Kita tidak perlu jauh-jauh untuk mengetahui lebih jauh tentang budaya umat Islam. (Saya tidak menggunakan frasa “budaya Muslim” karena hal ini menyiratkan generalisasi yang tidak adil dan mengabaikan keberagaman di antara berbagai komunitas Muslim di seluruh dunia dan bahkan di Filipina. Wacana lebih lanjut mengenai hal ini layak untuk ditulis secara terpisah.) Tepat di halaman belakang rumah kita sendiri. , Mindanao sudah berkembang dengan beragam budaya yang kesamaannya adalah Islam. Saya menelusuri asal usul saya sebagai Maranao di Lanao del Sur, namun mereka hanyalah satu dari 13 kelompok etnolinguistik Muslim di Filipina yang secara kolektif disebut orang Moros atau Bangsamoro.
Idul Fitri kemudian harus dirayakan tidak hanya dari segi makna keagamaannya, tetapi juga dari sudut pandang budaya. Saya menulis di awal esai ini – setiap negara membawa sesuatu yang baru dalam perayaan Ramadhan dan Idul Fitri melalui budayanya. Jadi apa yang unik dari tradisi di Filipina ini, dan bagaimana Bangsamoro berkontribusi terhadap hal ini?

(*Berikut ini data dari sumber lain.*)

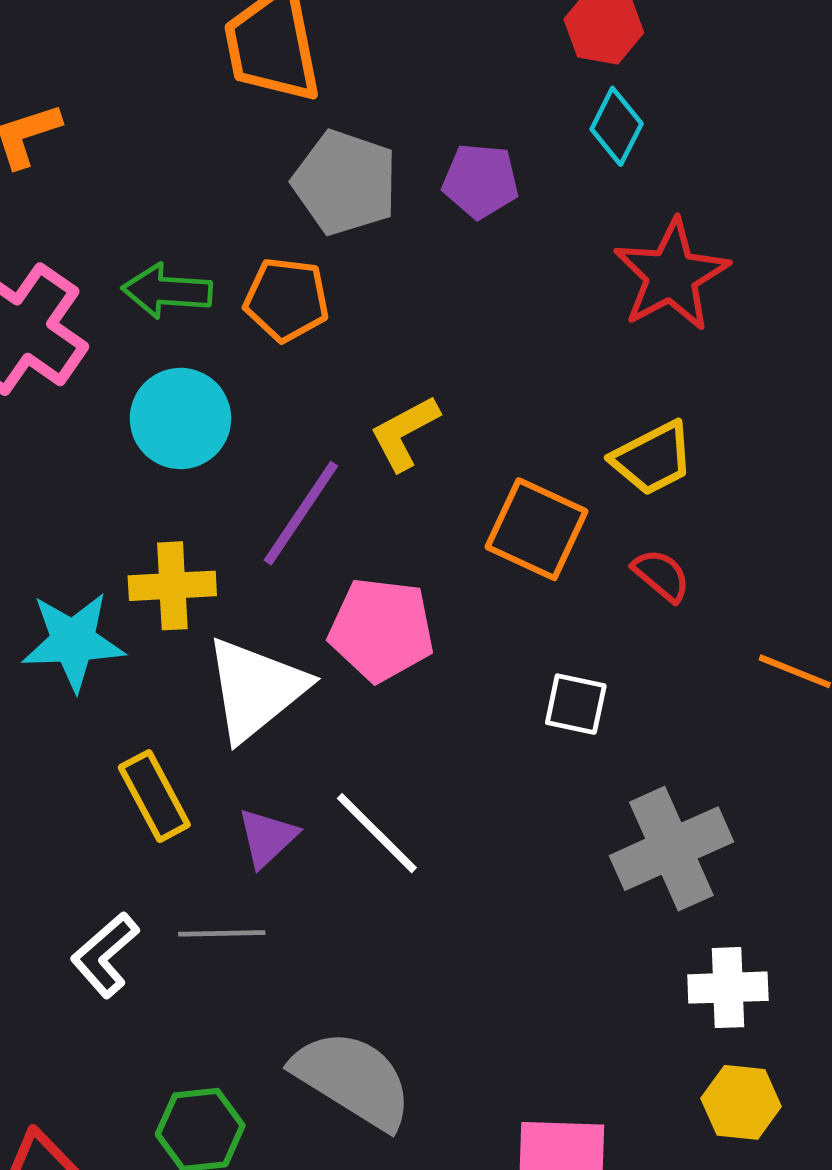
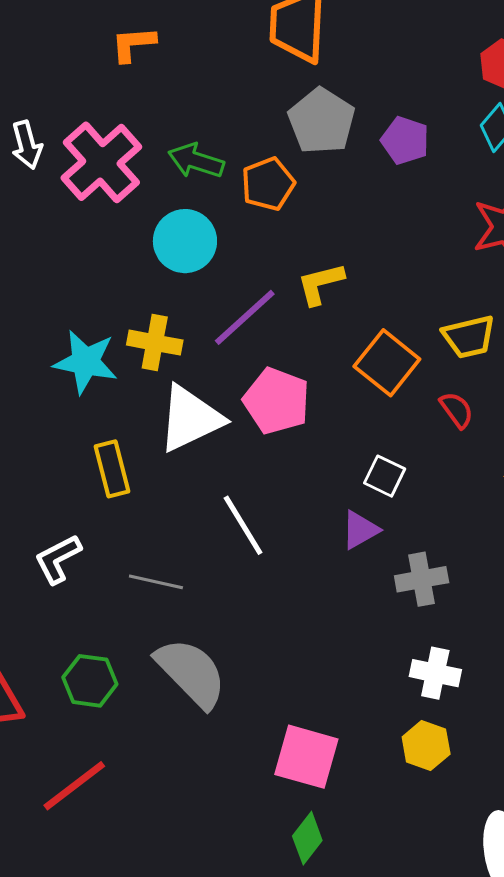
orange pentagon: (287, 300) -> (268, 184), turned 30
purple triangle: (267, 837) -> (360, 530), moved
gray cross: (671, 849) -> (422, 579), size x0.7
gray line: (222, 933) -> (156, 582), moved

Tumbuh besar di Manila, saya bahkan tidak menyadari betapa kaya dan penuh warna Maranaos merayakan Ramadhan dan Idul Fitri di Mindanao. Saya selalu mencari cap pribadi dan betapa uniknya bulan suci ini bagi umat saya. Mungkin itu sebabnya saya selalu mencari keunikan itu di negara lain.
Setiap bulan Oktober di Filipina, kami merayakan Bulan Masyarakat Adat Nasional untuk menampilkan kekayaan budaya asli negara tersebut. Saya bertanya kepada rekan-rekan saya apakah ada hal serupa dalam budaya Bangsamoro, namun yang paling dekat yang bisa diidentifikasi adalah tanggal 18 Maret untuk memperingati tragedi dalam sejarah kita yang disebut Pembantaian Jabidah.
Daripada menciptakan hal baru, hari raya seperti Idul Fitri bisa diperluas untuk mencakup apresiasi terhadap budaya Bangsamoro, sehingga mendorong non-Muslim untuk bangga dengan struktur budaya kolektif kita yang sangat beragam dan luas ini.
Sementara itu, mengingat hari raya Idul Fitri masih membekas dalam ingatan kita, mari luangkan waktu untuk mengenal lebih jauh saudara-saudari Muslim kita. Teknologi telah memberikan banyak informasi untuk melawan dampak isolasi yang disebabkan oleh pandemi. Jika keterasingan ini tidak melahirkan ketidaktahuan lebih lanjut, ingatlah bahwa pendidikan akan menghasilkan masyarakat yang lebih sensitif. – Rappler.com
Gonaranao B. Musor telah berbasis di Singapura sejak 2016. Ini adalah pertama kalinya dia tinggal di negara yang mayoritas non-Muslim namun multikultural. COVID-19 menambahkan dimensi baru pada pengalamannya selama Ramadhan dan perayaan Idul Fitri di luar Filipina.